After a month of indignation, the passions subsided a bit, and the development department gradually got used to the fate of the “screwdriver”.
Software development is a craft that is closely connected with creativity, one and the same task can be done either well, or you can get creative and do it very well.
This is a
bobuk talk about how to deal with developers. Answer: as with children. Of course, I do not think that this is the way to treat everyone in a row, but it must be borne in mind that not everyone can like a sharp change in the rules of the game in a company.

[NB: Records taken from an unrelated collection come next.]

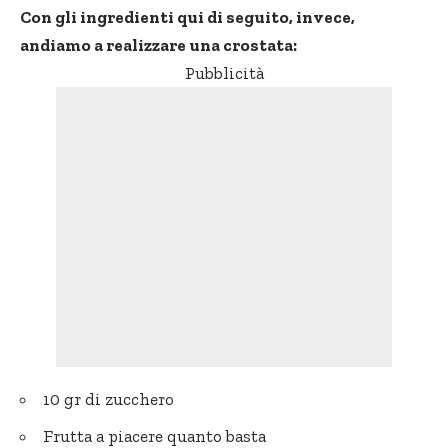
Con gli ingredienti qui di seguito, invece,
andiamo a realizzare una crostata:
Pubblicità
10 gr di zucchero
Frutta a piacere quanto basta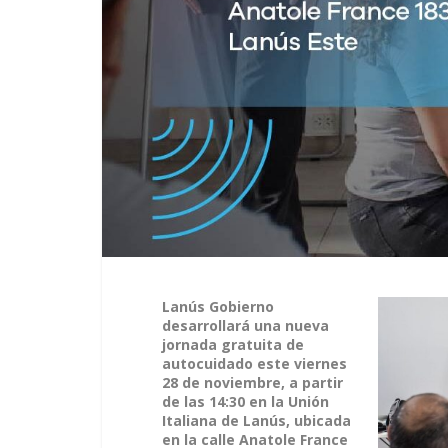
Lanús Gobierno
desarrollará una nueva
jornada gratuita de
autocuidado este viernes
28 de noviembre, a partir
de las 14:30 en la Unión
Italiana de Lanús, ubicada
en la calle Anatole France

The result of the introduction of such a methodology was the fact that the enthusiasm of the developers subsided. Began to perform only tasks (User Story), coming from managers, on any imperceptible, but useful activity of the developers did not remain. It got to the point that when a bug was found somewhere in the production, the developers could not fix it, because this requires a task to write time there. And the developers themselves were inundated with their tasks. Tasks began to assign priorities. Managers began to clash with each other, trying to assign their userStory top priority, because they have obligations to customers and no one cares about the employment of developers.
As a result, the whole system began to lead to a small local collapse. The developers have lost all enthusiasm and began to treat the development formally. There is a task - we do it, no task - we do not. In addition, the hourly time report left a hint of the fact that behind your back someone constantly stands and watches you press the buttons.
Naturally, from the point of view of the Management, the situation was more rosy, they received a full report on the time spent on the development of any project, and an understanding of who does what in almost real time.
But the developers - the same people, and began to not stand. Within a month, 3 core kernel developers left the company. Replacement that currently simply take nowhere. They have worked for the company since its inception and actually made the company what it is now. The load on other developers began to increase exponentially; the development department reeled as a house of cards, the developers who worked in the company for 5 years, began to leave, because ceased to feel part of the company, becoming a "screwdriver".
Summary
Methodology Scrum, which turns the development process into a pipeline, does not take into account primarily human relationships in a team, does not take into account the fact that some things in a company can be done only because of the enthusiasm of employees, and cannot be wrapped in UserStory.
An aggressive transition to such streaming development methodologies leads to the "formalization" of relations within the company. The result of the abrupt introductions was that management now sees better what is happening in the company, but there are already no key developers in the company.
To say that these employees are guilty themselves, because they could not adapt, or acted arrogantly - as for me, this is a mistake. Perhaps the Agile implementation process itself was organized incorrectly, but, anyway, this process had its black side.